Bebedour is a community outside the beach town of Maceio. Bebedour is like many Brazilian communities. Homes are run down, unemployment is high, waterways are polluted, streets are littered, and the public education system is deplorable. This particular town has an estimated 115,000 human beings living in it and of those 11,000 are school age children NOT attending school. Bebedour may be a typical Brazilian city, but it has one school that is not typical, it is a progressive school that nourishes not only the student’s minds and bodies, but their hearts.

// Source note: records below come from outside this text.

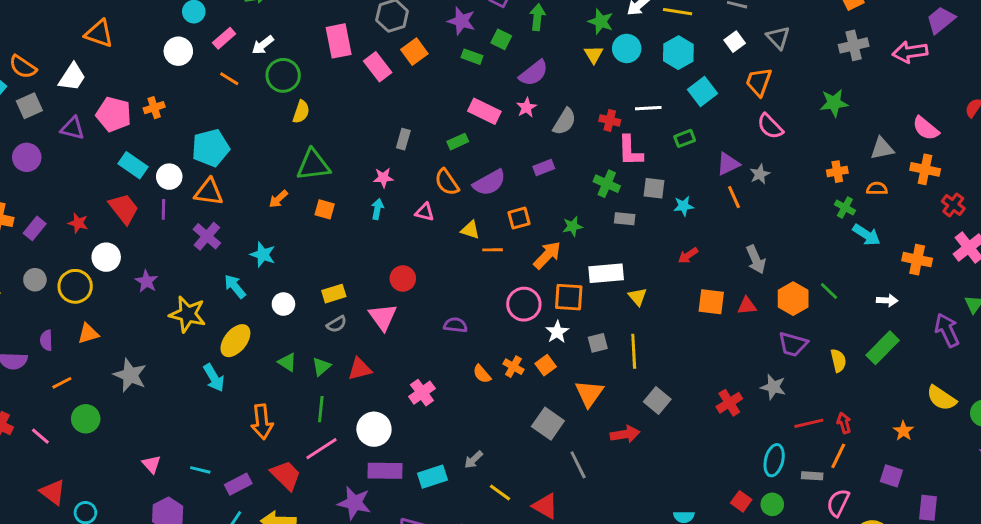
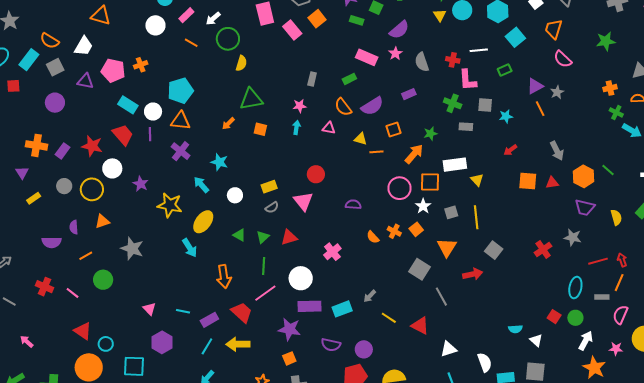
gray semicircle: (564, 122) -> (422, 62), turned 132
red star: (78, 223) -> (92, 146), size x1.5

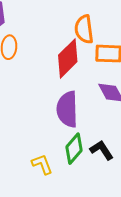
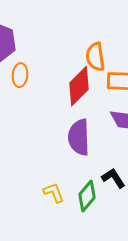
green diamond: (74, 149) -> (87, 196), moved

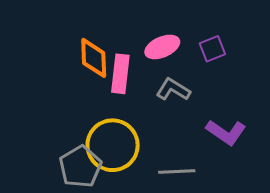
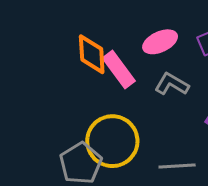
pink rectangle: (120, 74) -> (119, 70), turned -42

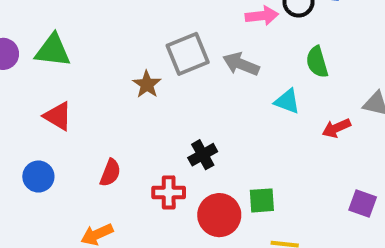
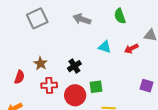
gray square: (188, 54) -> (37, 18), moved
brown star: (147, 84) -> (41, 63), moved
cyan triangle: (287, 101) -> (105, 47), moved
black cross: (203, 155) -> (74, 66), moved

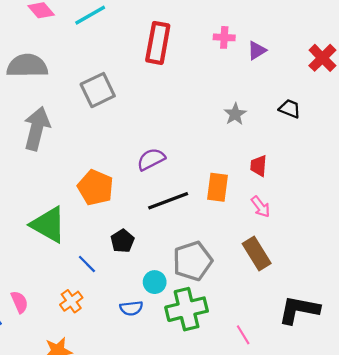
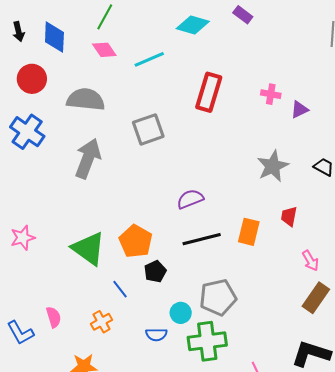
gray star: (235, 114) -> (273, 166), size x1.5
orange pentagon: (96, 187) -> (136, 241), moved
pink arrow: (261, 207) -> (310, 261), moved
brown rectangle: (257, 254) -> (316, 298), moved, turned 60

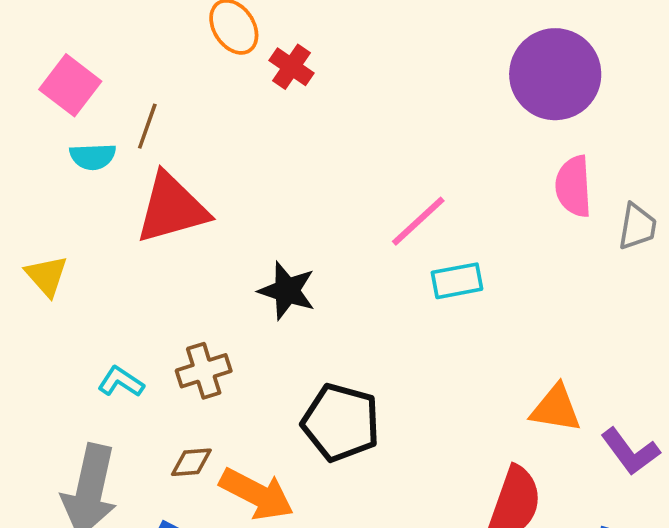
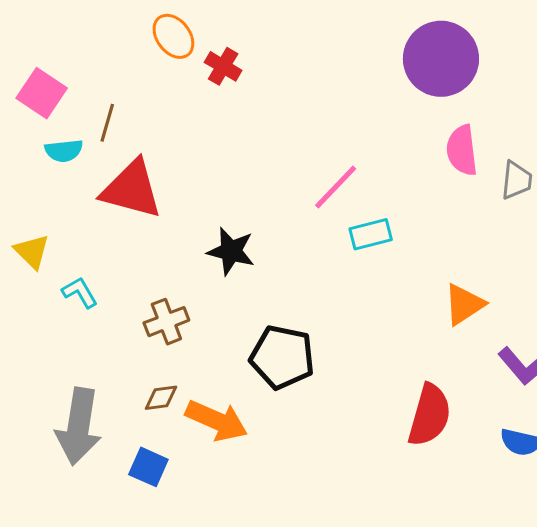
red triangle: (172, 208) -> (132, 189), turned 34
cyan L-shape: (121, 382) -> (80, 292), moved, turned 30
orange triangle: (556, 408) -> (464, 304), moved, turned -39

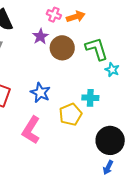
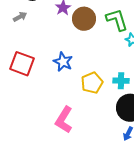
cyan cross: (90, 98) -> (121, 81), moved
pink L-shape: (31, 130) -> (64, 120), moved

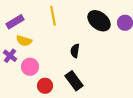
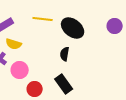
yellow line: (53, 16) -> (43, 19), turned -72
black ellipse: (99, 21) -> (73, 28), moved

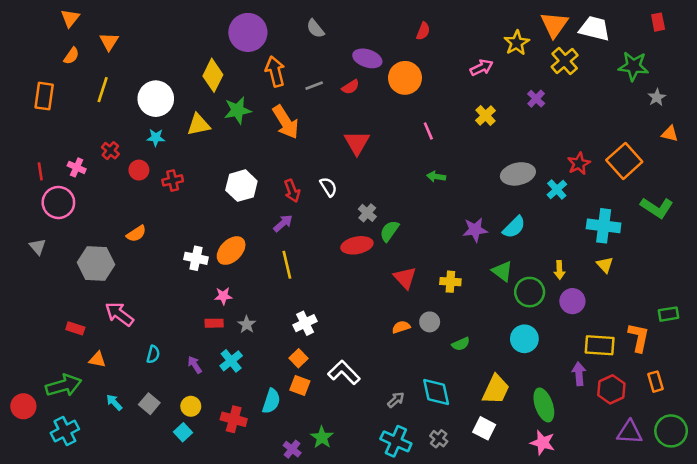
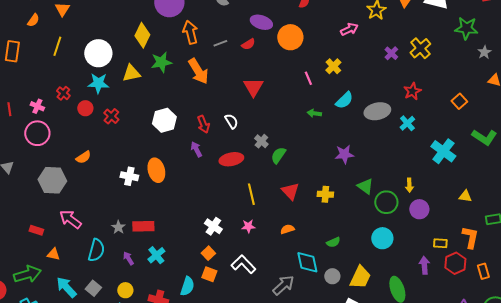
yellow cross: (565, 61) -> (420, 48), moved
yellow cross: (485, 116) -> (333, 66), moved
cyan star: (156, 138) -> (98, 83), size x1.5
orange square: (624, 161) -> (459, 101), size x0.6
red star: (579, 164) -> (412, 91), moved
red cross: (173, 180) -> (111, 116), turned -35
pink circle: (58, 202) -> (37, 133), moved
purple arrow: (283, 223) -> (196, 149), turned -77
cyan cross: (604, 226) -> (443, 151), turned 30
cyan semicircle: (514, 227) -> (344, 100), moved
red ellipse: (357, 245) -> (231, 159), moved
orange ellipse: (231, 251) -> (156, 170), turned -60
yellow line: (287, 265) -> (251, 194), moved
yellow triangle: (605, 265) -> (465, 196), moved, turned -40
pink star: (223, 296) -> (248, 226), moved
gray circle: (430, 322) -> (332, 276), moved
red rectangle: (214, 323) -> (143, 226), size x1.5
white cross: (305, 323) -> (213, 226), turned -30
gray star: (247, 324) -> (118, 227), moved
yellow rectangle: (600, 345) -> (440, 243), size x0.6
cyan semicircle: (153, 354) -> (96, 250), size x1.6
red hexagon: (611, 389) -> (455, 263), moved
cyan diamond: (436, 392) -> (307, 262), moved
gray arrow: (396, 400) -> (283, 285), size x1.6
cyan arrow: (114, 402) -> (66, 287), size x1.6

Bebedour, Brazil – Greater Maceio Area

One of the volunteers at the starfish school said something that really impacted me; he said, “For many of the girls in this neighborhood their dream job is to become a maid in a hotel.” These girls have had few positive female role models in their lives to show them that there is more out there than marriage and bearing children. The starfish school is trying to change this by bringing in female professionals monthly. This is an important program because now these girls have dreams of being educators, doctors, and business professionals. Even at the ripe age of nine, these young girls are seeing a bright future and one of independence.


Starfish School – Greater Maceio Area

Entirely too many of the woman of Brazil depend on men to support them. Too often women are left alone because her husband abandons her or he dies. These women are often unprepared to feed their children and care for their home. Thankfully initiatives like the Mao Amiga Women’s Center are available. On the outskirts of the sprawling city of Sao Paulo, this particular program teaches women skills that can provide income for themselves and their family.  Classes include computer skills, baking, cooking, hair styling, and many more. These classes last for one year and the women that complete the program leave with more than knowledge; they leave with a self confidence they didn’t have a year before. They can now go out into their communities and earn a living wage.


Mao Amiga Women’s Center – Greater Sao Paulo Area

Thankfully, educational initiatives are changing in Brazil. The government recently made some changes that will help the failing public school system. Within the last year they have increased teacher’s salaries, and standardized the public school curriculum. The change may be slow coming, but thanks to organizations like Worldfund, there are already exceptional programs in place like the Starfish School and the Mao Amiga Women’s Center. These programs not only educate people’s minds, but provide them with a respect for their bodies and self. Self respect and confidence are the fundamental tools to success. Success breeds success and with more positive women role models, the future of Brazilian women and education is hopeful.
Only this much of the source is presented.